Passing values between pages

ASP.NET 1.1

There are three widely used methods of passing values from one page to another in ASP.NET 1.1.

1. Using Query String

We usually pass value through query string of the page and then this value is pulled from Request object in another page.

FirstForm.aspx.cs
Response.Redirect("SecondForm.aspx?Parameter=" + TextBox1.Text);

SecondForm.aspx.cs
TextBox1.Text = Request. QueryString["Parameter"].ToString();

It's pretty straightforward! Only problem with this method is that we need to pass value under the constraint of maximum characters (2083 characters) allowed in the browser URL. If you want to pass string larger then that your application will throw exception. This is reliable only when you are passing values like integer or short string. If parameter is larger than maximum URL length or if you are not sure about its length, then this is not preferred method to pass value.

Another problem with this method is that user can actually see these passing parameters and its value in address bar. This will further require to validate each parameters after pulling it from Request object.

You also have to take care of any special characters in the value while passing through query string. To address that, you should also encode the value before passing it to next page. And likewise, you also have to decode the value after pulling from Request object. Our code snippet of pulling passed value will be something like this:

FirstForm.aspx.cs
Response.Redirect("SecondForm.aspx?Parameter=" + Server.UrlEncode(TextBox1.Text));
SecondForm.aspx.cs
TextBox1.Text = Server.UrlDecode(Request.QueryString["Parameter"].ToString());

This approach is very handy if you have to pass some integer like values, for example like employee id, order id etc.

2. Using Context Object

Passing value through context object is another widely used method.

FirstForm.aspx.cs 
TextBox1.Text = this.Context.Items["Parameter"].ToString();

SecondForm.aspx.cs 
this.Context.Items["Parameter"] = TextBox1.Text; Server.Transfer("SecondForm.aspx", true);

Note that we are navigating to another page using Server.Transfer instead of Response.Redirect.

One of the major benefits of using Context object for passing values is that passed value will not visible to the user through the address bar. This means developer needs not to worry about validating parameter values after pulling from Context object. There is also no limitation of size of parameter passed using Context object as it method does not depend upon URL of page.
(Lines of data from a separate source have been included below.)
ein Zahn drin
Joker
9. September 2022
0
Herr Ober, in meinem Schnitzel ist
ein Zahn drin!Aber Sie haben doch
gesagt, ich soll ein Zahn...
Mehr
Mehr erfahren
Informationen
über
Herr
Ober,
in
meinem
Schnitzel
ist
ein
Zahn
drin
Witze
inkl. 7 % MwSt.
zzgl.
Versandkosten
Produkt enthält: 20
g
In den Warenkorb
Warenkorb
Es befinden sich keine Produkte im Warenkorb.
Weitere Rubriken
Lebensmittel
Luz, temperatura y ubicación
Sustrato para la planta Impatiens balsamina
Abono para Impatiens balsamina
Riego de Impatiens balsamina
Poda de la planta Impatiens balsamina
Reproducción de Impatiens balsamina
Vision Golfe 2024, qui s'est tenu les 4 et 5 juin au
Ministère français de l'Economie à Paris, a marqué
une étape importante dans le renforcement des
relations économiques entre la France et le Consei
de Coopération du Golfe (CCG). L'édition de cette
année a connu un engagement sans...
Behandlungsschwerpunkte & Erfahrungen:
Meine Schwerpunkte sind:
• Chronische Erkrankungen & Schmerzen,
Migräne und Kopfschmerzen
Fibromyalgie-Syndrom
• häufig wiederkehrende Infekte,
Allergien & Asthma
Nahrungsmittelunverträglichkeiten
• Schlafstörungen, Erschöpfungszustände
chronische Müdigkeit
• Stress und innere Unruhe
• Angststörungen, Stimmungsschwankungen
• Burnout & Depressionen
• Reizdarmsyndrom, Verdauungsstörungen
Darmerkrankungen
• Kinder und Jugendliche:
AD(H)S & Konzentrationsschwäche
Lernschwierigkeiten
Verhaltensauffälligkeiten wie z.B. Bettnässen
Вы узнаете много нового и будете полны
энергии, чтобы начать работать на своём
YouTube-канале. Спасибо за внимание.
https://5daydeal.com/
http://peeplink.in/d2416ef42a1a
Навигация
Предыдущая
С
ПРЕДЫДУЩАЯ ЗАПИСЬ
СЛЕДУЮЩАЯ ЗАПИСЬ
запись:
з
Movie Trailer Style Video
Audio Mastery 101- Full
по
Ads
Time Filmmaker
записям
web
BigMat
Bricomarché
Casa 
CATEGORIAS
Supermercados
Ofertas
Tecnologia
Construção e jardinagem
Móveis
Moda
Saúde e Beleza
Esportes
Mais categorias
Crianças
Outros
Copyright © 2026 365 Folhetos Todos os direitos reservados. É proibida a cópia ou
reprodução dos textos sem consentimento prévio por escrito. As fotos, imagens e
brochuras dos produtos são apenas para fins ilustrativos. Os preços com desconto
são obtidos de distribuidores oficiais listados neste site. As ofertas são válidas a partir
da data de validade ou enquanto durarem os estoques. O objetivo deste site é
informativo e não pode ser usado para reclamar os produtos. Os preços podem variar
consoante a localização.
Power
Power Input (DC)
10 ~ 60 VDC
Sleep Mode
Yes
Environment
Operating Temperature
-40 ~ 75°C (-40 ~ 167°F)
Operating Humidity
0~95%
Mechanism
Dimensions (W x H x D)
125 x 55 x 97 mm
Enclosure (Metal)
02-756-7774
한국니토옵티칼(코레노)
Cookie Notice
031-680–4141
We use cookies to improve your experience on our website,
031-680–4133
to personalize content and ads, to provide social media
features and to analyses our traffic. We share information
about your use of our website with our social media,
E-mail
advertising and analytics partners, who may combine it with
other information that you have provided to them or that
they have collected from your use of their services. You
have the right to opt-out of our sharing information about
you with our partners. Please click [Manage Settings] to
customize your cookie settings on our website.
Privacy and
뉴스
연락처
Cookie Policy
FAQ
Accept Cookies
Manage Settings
Some developers also use Session object to pass values which I never prefer. In Session based method, value is store in Session object and then later pulled out from Session object in Second page.
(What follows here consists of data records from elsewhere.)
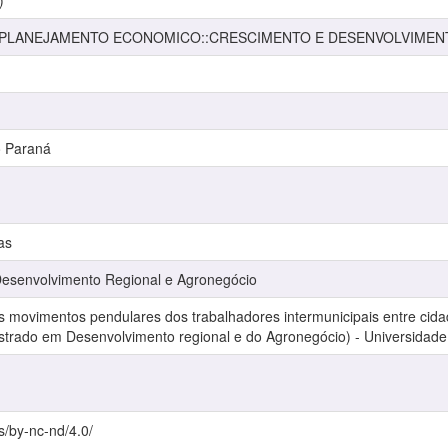
)
 PLANEJAMENTO ECONOMICO::CRESCIMENTO E DESENVOLVIME
o Paraná
as
senvolvimento Regional e Agronegócio
movimentos pendulares dos trabalhadores intermunicipais entre cida
estrado em Desenvolvimento regional e do Agronegócio) - Universidade
s/by-nc-nd/4.0/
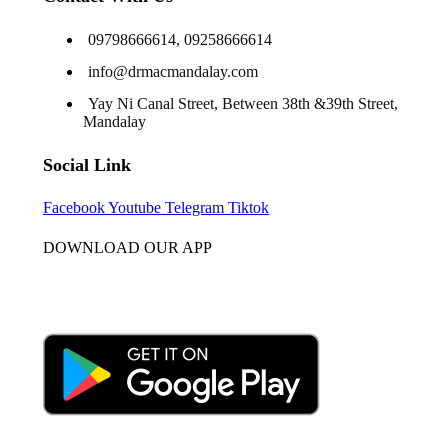
09798666614, 09258666614
info@drmacmandalay.com
Yay Ni Canal Street, Between 38th &39th Street,
Mandalay
Social Link
Facebook
Youtube
Telegram
Tiktok
DOWNLOAD OUR APP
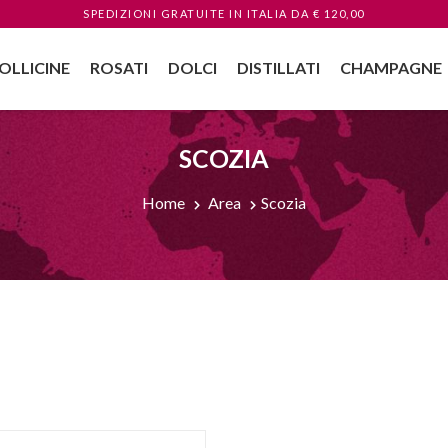
SPEDIZIONI GRATUITE
IN ITALIA
DA € 120,00
OLLICINE
ROSATI
DOLCI
DISTILLATI
CHAMPAGNE
SCOZIA
Home
Area
Scozia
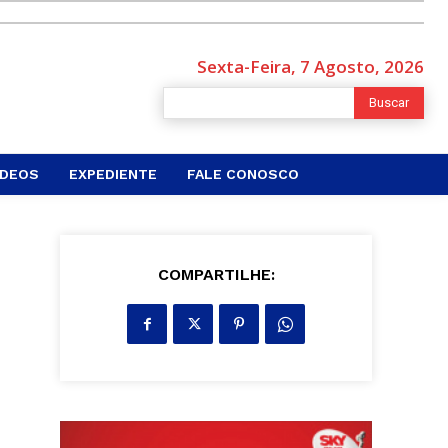
Sexta-Feira, 7 Agosto, 2026
Buscar
ÍDEOS
EXPEDIENTE
FALE CONOSCO
COMPARTILHE:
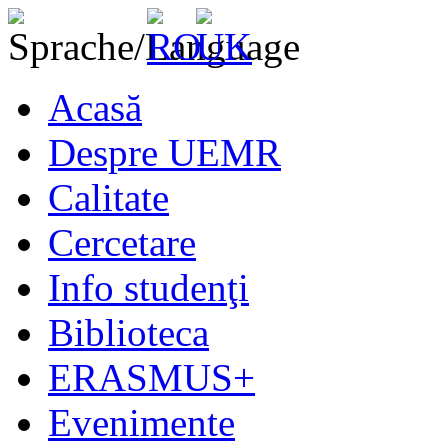
Acasă
Despre UEMR
Calitate
Cercetare
Info studenţi
Biblioteca
ERASMUS+
Evenimente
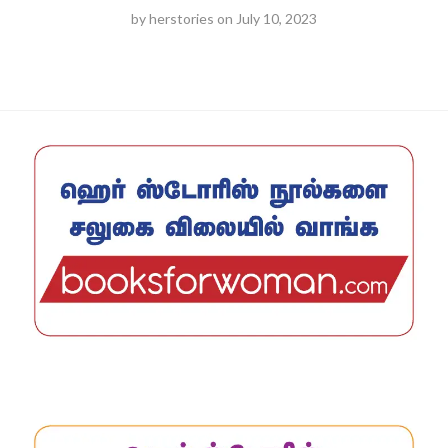
by
herstories
on
July 10, 2023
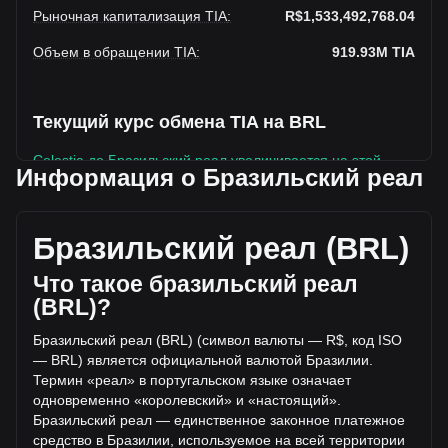
Рыночная капитализация TIA
:
R$1,533,492,768.04
Объем в обращении TIA
:
919.93M
TIA
Текущий курс обмена TIA на BRL
Celestia до Бразильский реал увеличивается на этой
Информация о Бразильский реал
неделе.
Текущая рыночная цена Celestia составляет R$1.67 за
TIA, а общая рыночная капитализация составляет
Бразильский реал (BRL)
919,933,000TIA на основе оборотного предложения
Celestia R$1,533,492,768.04 BRL. Объем торгов упал на
Что такое бразильский реал
Celestia% (R$-12,436,891.67 BRL) за последние 24 часа,
(BRL)?
а объем торгов -18.63 составил R$66,769,879.82 было
продано за тот же период.
Бразильский реал (BRL) (символ валюты — R$, код ISO
— BRL) является официальной валютой Бразилии.
Термин «реал» в португальском языке означает
Дополнительная информация о Celestia
одновременно «королевский» и «настоящий».
на Bitget
Бразильский реал — единственное законное платежное
средство в Бразилии,
используемое на всей территории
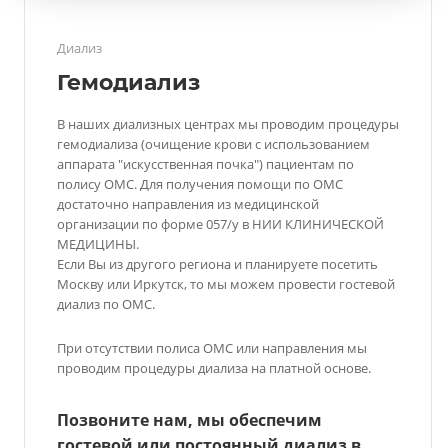
Диализ
Гемодиализ
В наших диализных центрах мы проводим процедуры
гемодиализа (очищение крови с использованием
аппарата "искусственная почка") пациентам по
полису ОМС. Для получения помощи по ОМС
достаточно направления из медицинской
организации по форме 057/у в НИИ КЛИНИЧЕСКОЙ
МЕДИЦИНЫ.
Если Вы из другого региона и планируете посетить
Москву или Иркутск, то мы можем провести гостевой
диализ по ОМС.
При отсутствии полиса ОМС или направления мы
проводим процедуры диализа на платной основе.
Позвоните нам, мы обеспечим
гостевой или постоянный диализ в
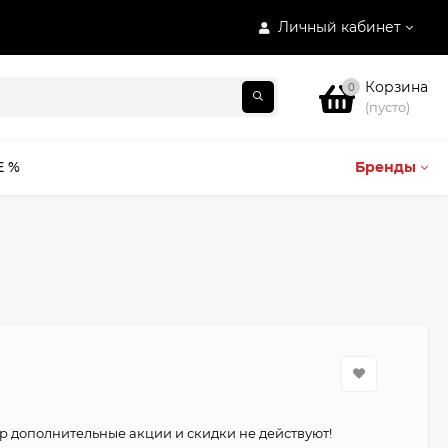
Личный кабинет
Корзина
0
(пусто)
E %
Бренды
р дополнительные акции и скидки не действуют!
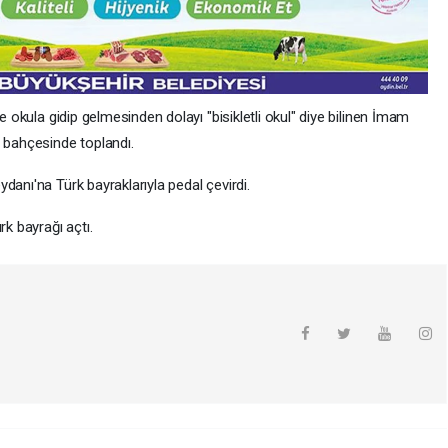
e okula gidip gelmesinden dolayı "bisikletli okul" diye bilinen İmam
l bahçesinde toplandı.
danı'na Türk bayraklarıyla pedal çevirdi.
k bayrağı açtı.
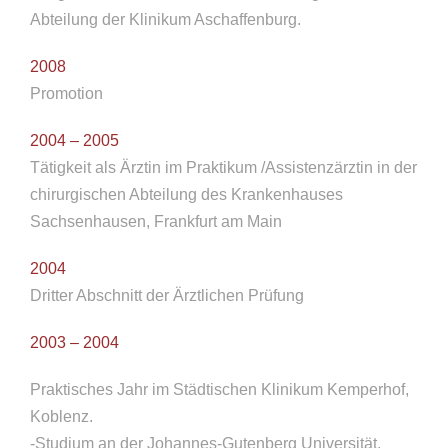
Abteilung der Klinikum Aschaffenburg.
2008
Promotion
2004 – 2005
Tätigkeit als Ärztin im Praktikum /Assistenzärztin in der
chirurgischen Abteilung des Krankenhauses
Sachsenhausen, Frankfurt am Main
2004
Dritter Abschnitt der Ärztlichen Prüfung
2003 – 2004
Praktisches Jahr im Städtischen Klinikum Kemperhof,
Koblenz.
-Studium an der Johannes-Gutenberg Universität,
3. Posting form to another page instead of PostBack

Third method of passing value is by posting page to another form, like what we used to do in old ASP age. Here is the example of that:

FirstForm.aspx.cs 
private void Page_Load(object sender, System.EventArgs e)
{
    buttonPassValue.Attributes.Add("onclick", "return PostPage();");
}

And we create add a Javascript function to post the form.

FirstForm.aspx
<code><script language=javascript>
function PostPage()
{
    document.Form1.action = "SecondForm.aspx";
    document.Form1.method = "POST";
    document.Form1.submit();
}
</script>

SecondForm.aspx.cs
TextBox1.Text = Request.Form["TextBox1"].ToString();

In above example, we are posting the form to another page. And then pulling value of controls of previous page through Request object. NOTE: You might get error "The viewstate is invalid for this page and might be corrupted." in second page using this method. Workaround to handle this error is to put EnableViewStateMac=false in Page declaration of form

SecondForm.aspx 
<%@ Page language="c#" Codebehind="SecondForm.aspx.cs" AutoEventWireup="false" Inherits="WebApplication17.SecondForm" EnableViewStateMac=false%>

ASP.NET 2.0

In ASP.NET 2.0, Microsoft has solved this problem by adding PostBackURL property of the control for cross page post back. Implementation is just a a matter of setting a property of control and that's all.

FirstForm.aspx
<asp:Button id="buttonPassValue" style="Z-INDEX: 102;" runat="server" Text="Button" PostBackUrl="~/SecondForm.aspx"></asp:Button>

SecondForm.aspx.cs 
TextBox1.Text = Request.Form["TextBox1"].ToString();

In above example, we are assigning PostBackUrl property of the button and we provide Url of the target page. In target page, we will have access of all controls of previous page using Request object.

You can also use PreviousPage object to access previous page controls instead of using classic Request object.

SecondForm.aspx.cs 
TextBox textBoxTemp = (TextBox) PreviousPage.FindControl("TextBox1"); TextBox1.Text = textBoxTemp.Text;

This is much simpler and clear implementation to pass values between pages.

Passing values between pages is common but sometime tricky implementation in web application. As we have discussed many of the mechanisms above but I always prefer and recommend to use posting form to another page than other methods in in ASP.NET 1.1 based applicationFor ASP.NET 2.0, I prefer to using PostBackURL for its clean implementation.